Any of the breeds you have listed would be very good at giving alarm barks toward strangers. It will depend on the individual dog and the amount of socialization it has had whether or not it will be friendly after introductions are made. Each of the dog breeds you have listed would also be great hiking companions, but you will need to be careful when selecting your dog so that it has an “off switch” and will be happy relaxing in your home on occasion, too.

Each breed would require dedicated and ongoing training, so it’s good to hear you’re already thinking about that! 

I have gotten the idea that Dutch Shepherds and Belgian Shepherds are a bit higher driver/higher energy than German Shepherds on average and less likely to be a good pet dog for the average person. Not to say that there aren’t outliers in all breeds, but it’s just what it seems like to me - although I may be a bit biased.

I don’t think you would have trouble finding a female German Shepherd in the weight range you’ve listed. My male German Shepherd is a lean 74 pounds and I think he probably weighs less than most male German Shepherds on this forum.

@Buckelke has a great point about shelter dogs. Not sure where you are located, but for some reason the West Coast seems to have a lot of nice German Shepherds that end up in shelters - including what appear to be purebred puppies.


----------



## Cassidy's Mom (Mar 30, 2003)

You'd have a much better chance at finding a GSD in that size range if you want a female. It's not impossible to find a male under 70 pounds, but the breed standard is for 66-88 pounds (approximately, as converted from kgs), while the female standard is about 48- 70 pounds.
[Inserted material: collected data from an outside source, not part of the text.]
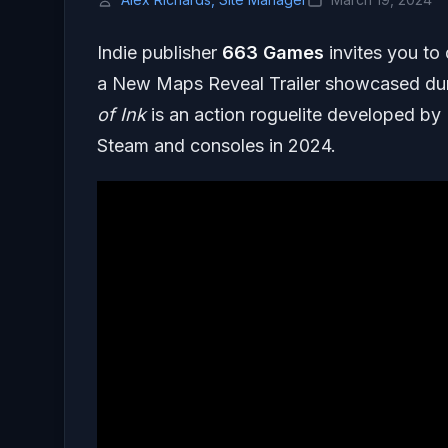
Indie publisher
663 Games
invites you to
a New Maps Reveal Trailer showcased d
of Ink
is an action roguelite developed by
Steam and consoles in 2024.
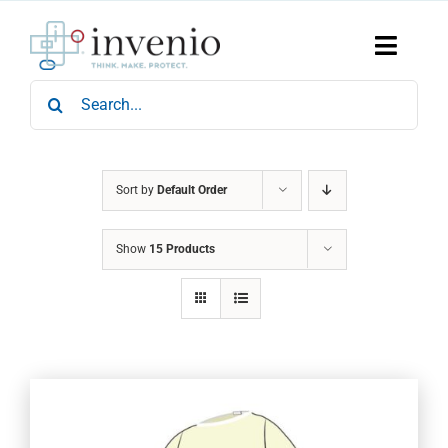
Skip
to
content
Toggle
Naviga
Search
Home
for:
Products
Services
Who We Are
Sort by
Default Order
News & Events
Show
15 Products
Careers
Contact Us
Sustainability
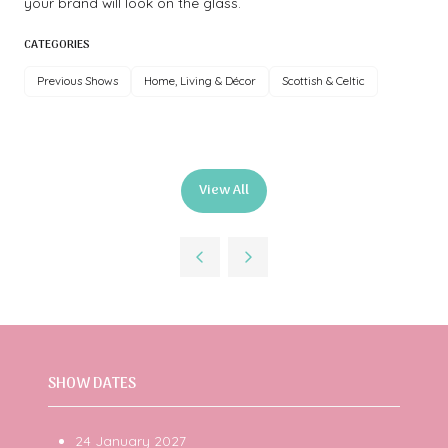
your brand will look on the glass.
CATEGORIES
Previous Shows
Home, Living & Décor
Scottish & Celtic
View All
(opens
in
a
new
tab)
SHOW DATES
24 January 2027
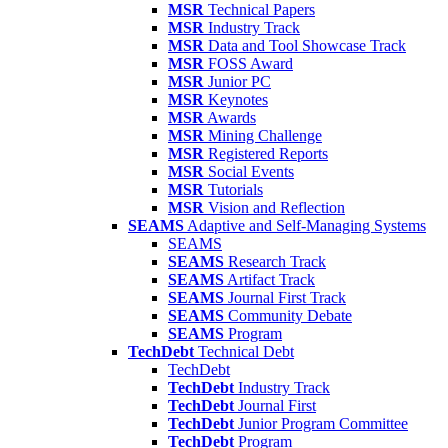
MSR
Technical Papers
MSR
Industry Track
MSR
Data and Tool Showcase Track
MSR
FOSS Award
MSR
Junior PC
MSR
Keynotes
MSR
Awards
MSR
Mining Challenge
MSR
Registered Reports
MSR
Social Events
MSR
Tutorials
MSR
Vision and Reflection
SEAMS
Adaptive and Self-Managing Systems
SEAMS
SEAMS
Research Track
SEAMS
Artifact Track
SEAMS
Journal First Track
SEAMS
Community Debate
SEAMS
Program
TechDebt
Technical Debt
TechDebt
TechDebt
Industry Track
TechDebt
Journal First
TechDebt
Junior Program Committee
TechDebt
Program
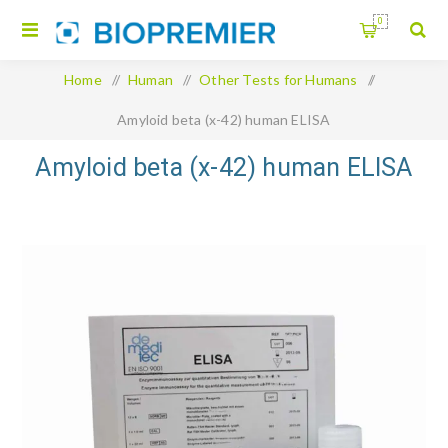
0
Home
/
Human
/
Other Tests for Humans
/
Amyloid beta (x-42) human ELISA
Amyloid beta (x-42) human ELISA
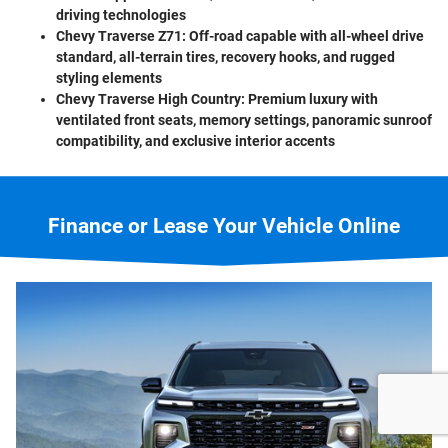
driving technologies
Chevy Traverse Z71:
Off-road capable with all-wheel drive
standard, all-terrain tires, recovery hooks, and rugged
styling elements
Chevy Traverse High Country:
Premium luxury with
ventilated front seats, memory settings, panoramic sunroof
compatibility, and exclusive interior accents
Finance or Lease Your Vehicle Online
We've had several females in the 72-78 pound range but our current girl is about 58 pounds and the previous one was 55 pounds or less.


----------



## LuvShepherds (May 27, 2012)

Working lines can be somewhat smaller than the other lines but still very solid and muscular, so they can weigh as much as a larger dog. I also second getting a female. Mine have averaged 10-15 lbs less than the males.


----------



## drparker151 (Apr 10, 2020)

SlowKing said:


> Hi,
> 
> I'm looking for a personal pet, always had dogs, grew up with dogs. My parents owned a Doberman and a German Shepherd mix.
> 
> ...


I also say female our girl is 18 months old 22 to 23 inches tall and 55 pounds. Spend your time finding good Breeder you trust, the article posted below does a great job of explaining drives and what they mean for general behavior and how they determine temperament.

Temperament


----------



## Fodder (Oct 21, 2007)

Too keep things simple, a German Shepherd will likely be the most straight forward…. and you’ll have more options (lines, breeders, etc). The breeds you listed typically go “up” in drive and manageability from there - mals then dutchies, but i’ve heard a good dutchie can be hard to find. i’ve been fortunate to know some nice ones, but they were rescues and one could assume “watered down”.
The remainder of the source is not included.